Responding to mounting student pressure to improve the prevention and handling of sexual assault, the new federal regulations require institutions of higher education to comply with increased transparency and security-related requirements aimed at curbing and better responding to dating violence, domestic violence, sexual assault and stalking. Major changes include strengthening confidentiality protections for survivors and adding more detailed categories of crimes for which campuses need to publish statistics. At the state level, the UC task force will oversee and aim to support the prevention of sexual assault.

The task force includes members of the UC Board of Regents, campus police departments, survivor advocacy groups, administrators and students who will together work to employ “innovative, evidence-based and consistent practices,” according to a UC press release Friday.

“Sexual violence is a serious crime that we will never tolerate,” Napolitano said in the press release.

According to UC spokesperson Dianne Klein, the task force and federal changes were unrelated, even though they were revealed the same day.

The new rules from the federal government alter sections of the Clery Act, a federal law that requires institutions of higher education that participate in federal financial aid programs to track and publish information about crimes — including sexual assault — that take place on or around college campuses. According to a Thursday press release from the Department of Education, the regulations came about after talks with colleges, advocacy organizations, law enforcement officials and sexual assault survivors.

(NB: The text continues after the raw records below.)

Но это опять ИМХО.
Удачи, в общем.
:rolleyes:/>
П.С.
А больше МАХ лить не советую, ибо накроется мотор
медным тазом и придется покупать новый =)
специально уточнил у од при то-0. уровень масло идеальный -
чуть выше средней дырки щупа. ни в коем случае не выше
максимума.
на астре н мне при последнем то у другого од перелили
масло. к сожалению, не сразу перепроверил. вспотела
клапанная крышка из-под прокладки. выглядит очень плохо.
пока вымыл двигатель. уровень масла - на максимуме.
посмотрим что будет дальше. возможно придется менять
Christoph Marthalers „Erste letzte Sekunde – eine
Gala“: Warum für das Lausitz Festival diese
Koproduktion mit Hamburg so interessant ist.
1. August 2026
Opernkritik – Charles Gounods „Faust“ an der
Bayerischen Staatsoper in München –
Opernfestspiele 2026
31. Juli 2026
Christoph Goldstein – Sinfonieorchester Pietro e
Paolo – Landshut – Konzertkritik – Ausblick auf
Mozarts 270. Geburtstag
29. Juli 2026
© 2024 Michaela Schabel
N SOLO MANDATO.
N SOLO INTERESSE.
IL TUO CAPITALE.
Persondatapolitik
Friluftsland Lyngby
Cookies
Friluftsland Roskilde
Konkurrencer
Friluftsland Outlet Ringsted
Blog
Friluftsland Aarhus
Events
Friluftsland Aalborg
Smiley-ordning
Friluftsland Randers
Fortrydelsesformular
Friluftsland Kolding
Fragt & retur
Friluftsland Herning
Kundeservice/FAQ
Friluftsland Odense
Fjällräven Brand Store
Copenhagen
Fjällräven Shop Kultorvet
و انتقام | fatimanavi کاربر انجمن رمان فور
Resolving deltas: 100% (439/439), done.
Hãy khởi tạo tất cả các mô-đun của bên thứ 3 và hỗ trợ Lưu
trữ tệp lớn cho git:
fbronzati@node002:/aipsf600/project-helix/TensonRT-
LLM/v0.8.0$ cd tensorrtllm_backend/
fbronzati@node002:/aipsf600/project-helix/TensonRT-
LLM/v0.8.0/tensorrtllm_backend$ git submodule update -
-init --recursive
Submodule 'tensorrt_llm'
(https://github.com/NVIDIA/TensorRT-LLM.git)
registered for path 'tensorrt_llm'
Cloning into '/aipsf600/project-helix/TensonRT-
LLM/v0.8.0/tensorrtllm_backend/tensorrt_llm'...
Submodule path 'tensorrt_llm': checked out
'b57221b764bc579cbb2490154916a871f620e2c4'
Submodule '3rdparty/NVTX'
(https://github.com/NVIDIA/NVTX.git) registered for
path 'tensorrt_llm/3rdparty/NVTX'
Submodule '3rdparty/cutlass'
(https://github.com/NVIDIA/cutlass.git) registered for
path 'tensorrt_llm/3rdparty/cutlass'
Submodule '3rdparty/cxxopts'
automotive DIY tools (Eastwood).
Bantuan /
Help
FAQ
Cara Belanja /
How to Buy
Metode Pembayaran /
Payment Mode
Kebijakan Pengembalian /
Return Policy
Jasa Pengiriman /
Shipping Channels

The changes come amid a nationwide movement to address sexual violence and harassment on college campuses. They aim to respond to the concerns voiced by students at UC Berkeley and other campuses that college administrators allegedly mishandled sexual assault investigations.

In May of last year, nine UC Berkeley students filed a Clery Act complaint against the campus for allegedly discouraging survivors from reporting incidents of sexual assault. Four months ago, 31 students refiled the Clery Act complaint and filed an additional Title IX complaint, which alleges that administrators failed to properly respond to cases of sexual assault. The Title IX investigation was launched in late March, although no Clery Act investigation has been announced.

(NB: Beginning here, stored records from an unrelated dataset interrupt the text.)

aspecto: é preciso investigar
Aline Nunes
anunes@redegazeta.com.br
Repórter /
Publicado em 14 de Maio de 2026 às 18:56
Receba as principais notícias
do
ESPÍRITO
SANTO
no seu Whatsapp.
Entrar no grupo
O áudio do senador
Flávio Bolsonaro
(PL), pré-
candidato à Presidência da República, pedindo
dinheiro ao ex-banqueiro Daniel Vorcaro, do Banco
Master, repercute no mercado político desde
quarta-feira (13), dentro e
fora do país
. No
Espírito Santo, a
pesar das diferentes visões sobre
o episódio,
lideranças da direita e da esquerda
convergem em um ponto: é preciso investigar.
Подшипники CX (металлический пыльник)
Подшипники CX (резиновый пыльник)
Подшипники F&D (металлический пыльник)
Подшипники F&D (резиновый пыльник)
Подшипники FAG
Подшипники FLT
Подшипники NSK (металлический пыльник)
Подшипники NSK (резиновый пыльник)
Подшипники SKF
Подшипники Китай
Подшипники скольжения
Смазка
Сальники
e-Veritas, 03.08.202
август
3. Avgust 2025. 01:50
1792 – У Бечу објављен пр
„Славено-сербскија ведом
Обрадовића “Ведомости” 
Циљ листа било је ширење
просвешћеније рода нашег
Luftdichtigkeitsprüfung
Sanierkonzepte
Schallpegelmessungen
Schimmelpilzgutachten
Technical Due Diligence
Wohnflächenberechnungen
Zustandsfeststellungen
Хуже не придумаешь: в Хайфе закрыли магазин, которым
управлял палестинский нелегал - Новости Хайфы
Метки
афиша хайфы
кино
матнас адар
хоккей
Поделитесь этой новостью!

UC Berkeley junior Sofie Karasek, a complainant and campus organizer for improved sexual assault policies and campus investigations, said she is optimistic about the changes at the federal level.

“It’s good that survivors were involved in drafting these new rules,” Karasek said. “Transparency is key. It allows the university to be held accountable.”

Campus spokesperson Janet Gilmore said in an email that the campus is supportive of the federal regulations that address increased transparency and reporting of sexual assault incidents.

“I’m glad that they’re redefining important words and making it more inclusive,” said UC Berkeley sophomore Meghan Warner, who filed the complaints along with Karasek.

Warner and Karasek are just two of the many students on campus who have mobilized for improved policies. Warner said she supports the revised definitions from the federal government, including adopting a broader definition of rape. Before, the exact definition of rape differed by state.

Still, Warner wants to see the campus doing more to address sexual assault, especially in terms of sustained and mandatory education and awareness programs. Warner said she hopes the campus will be more inclined to improve its policies now that the federal government has taken additional steps in that direction.

In April, both UC Berkeley and President Barack Obama launched sexual assault and violence websites to educate and support college students.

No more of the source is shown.